Der SV Ottensen gehört im Herren- Ü40-Fußball zu den stärksten Teams des Landkreises. Thorsten Viefhaus und Timo Brokelmann managen alles rund um den Platz und führen Statistiken. Letzterer kickt selber auch noch mit. Hier sind seine Antworten auf unsere persönlichen Fragen:
Du gehörst seit einigen Jahren zum Trainerteam der Herren Ü40 des SV Ottensen, bist sogar Spielertrainer. Was hast du vorher gemacht?
Gute Frage, wirklich unspektakulär, aber schön war die Jugend beim VfL Horneburg von 1986 bis 2000. Aus dieser Zeit trifft man heute immer wieder ehemalige Spieler und Trainer, das ist echt nett. Die Fußballpause, um mit der eigenen Familie durchzustarten, dauerte gute zehn Jahre. 2010 dann der sofortige Einstieg in die 1. Herren des SV Ottensen, 2012 der Aufstieg in die Kreisliga und dann der Übergang zur Ü32 mit vielen Spielern, die man über die Jahre kennengelernt hat, – ein sehr familiärer Verein und großartiges Umfeld.
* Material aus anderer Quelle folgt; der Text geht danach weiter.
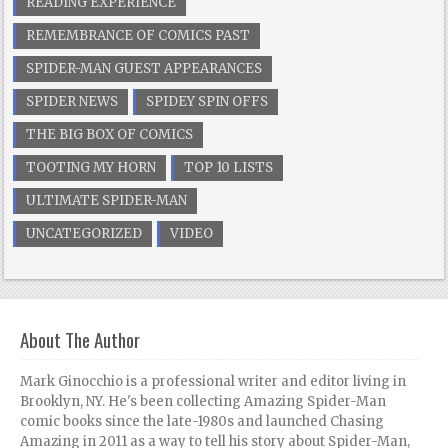
READING EXPERIENCE
REMEMBRANCE OF COMICS PAST
SPIDER-MAN GUEST APPEARANCES
SPIDER NEWS
SPIDEY SPIN OFFS
THE BIG BOX OF COMICS
TOOTING MY HORN
TOP 10 LISTS
ULTIMATE SPIDER-MAN
UNCATEGORIZED
VIDEO
About The Author
Mark Ginocchio is a professional writer and editor living in
Brooklyn, NY. He's been collecting Amazing Spider-Man
comic books since the late-1980s and launched Chasing
Amazing in 2011 as a way to tell his story about Spider-Man,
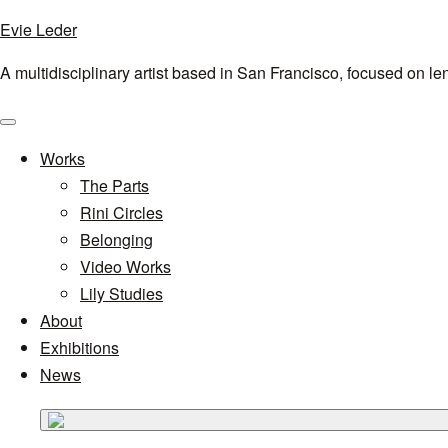
Evie Leder
A multidisciplinary artist based in San Francisco, focused on l
Menu
Works
The Parts
Rini Circles
Belonging
Video Works
Lily Studies
About
Exhibitions
News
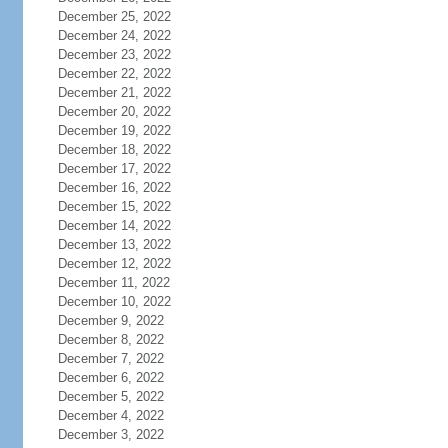
December 25, 2022
December 24, 2022
December 23, 2022
December 22, 2022
December 21, 2022
December 20, 2022
December 19, 2022
December 18, 2022
December 17, 2022
December 16, 2022
December 15, 2022
December 14, 2022
December 13, 2022
December 12, 2022
December 11, 2022
December 10, 2022
December 9, 2022
December 8, 2022
December 7, 2022
December 6, 2022
December 5, 2022
December 4, 2022
December 3, 2022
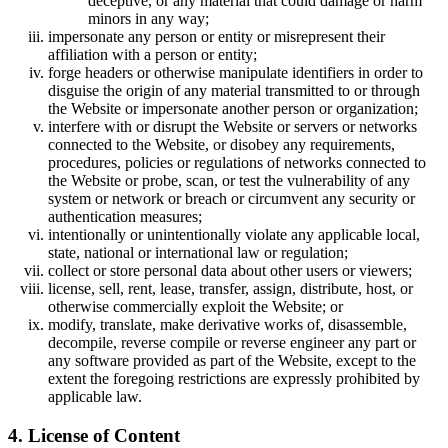
deceptive, or any material that could damage or harm
minors in any way;
impersonate any person or entity or misrepresent their
affiliation with a person or entity;
forge headers or otherwise manipulate identifiers in order to
disguise the origin of any material transmitted to or through
the Website or impersonate another person or organization;
interfere with or disrupt the Website or servers or networks
connected to the Website, or disobey any requirements,
procedures, policies or regulations of networks connected to
the Website or probe, scan, or test the vulnerability of any
system or network or breach or circumvent any security or
authentication measures;
intentionally or unintentionally violate any applicable local,
state, national or international law or regulation;
collect or store personal data about other users or viewers;
license, sell, rent, lease, transfer, assign, distribute, host, or
otherwise commercially exploit the Website; or
modify, translate, make derivative works of, disassemble,
decompile, reverse compile or reverse engineer any part or
any software provided as part of the Website, except to the
extent the foregoing restrictions are expressly prohibited by
applicable law.
4. License of Content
In der nervigen Corona-Pause haben wir dann zusammen mit Thorsten Viefhaus gemeinsam den Plan für die Zukunft geschmiedet, jede Trainingsmöglichkeit genutzt, Spieler rekrutiert, am Ende waren wir gut vorbereitet. Wir haben angefangen, Erfolge zu erzielen. Gerne war ich auch als Schiedsrichter unterwegs, das passt dann aber zeitlich nicht ganz mit den eigentlichen Aufgaben im Verein zusammen, hat mir aber immer Spaß gemacht.
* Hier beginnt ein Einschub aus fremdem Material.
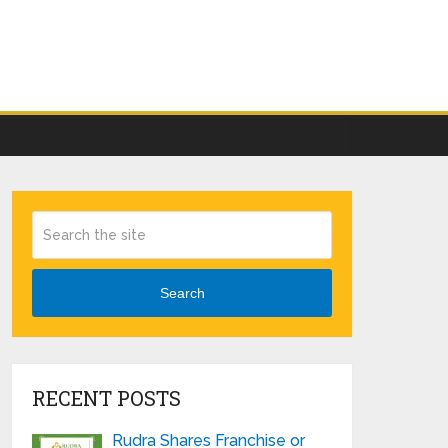
Search
RECENT POSTS
Rudra Shares Franchise or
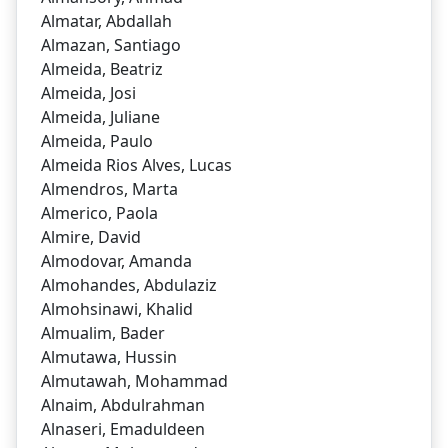
Almatar, Abdallah
Almazan, Santiago
Almeida, Beatriz
Almeida, Josi
Almeida, Juliane
Almeida, Paulo
Almeida Rios Alves, Lucas
Almendros, Marta
Almerico, Paola
Almire, David
Almodovar, Amanda
Almohandes, Abdulaziz
Almohsinawi, Khalid
Almualim, Bader
Almutawa, Hussin
Almutawah, Mohammad
Alnaim, Abdulrahman
Alnaseri, Emaduldeen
Ihr seid jede Saison ganz oben dabei. Was zeichnet euer Team aus?
Auf der Teamleistung liegt das Hauptaugenmerk, und das fängt am Staffeltag an. Du musst alle Geburtstage – auch der Familie – im Kopf haben, Ferien werden oft berücksichtigt, Brückentage rutschen gerne mal durch, bei zwölf Spieltagen darf man sich keine Fehler erlauben. Die Ansetzungen müssen zum Saisonstart passen. Wenn sich dann zum Spieltag mehr als elf Mann melden, ist das auch schon eine großartige Auszeichnung. Die dritte Halbzeit macht immer Freude, oft auch mit dem Gegner zusammen. Das ganze Umfeld ist sehr familiär, ehrlich und freundschaftlich, man unterstützt sich gegenseitig. Viele Spieler engagieren sich seit Jahren im oder für den Verein.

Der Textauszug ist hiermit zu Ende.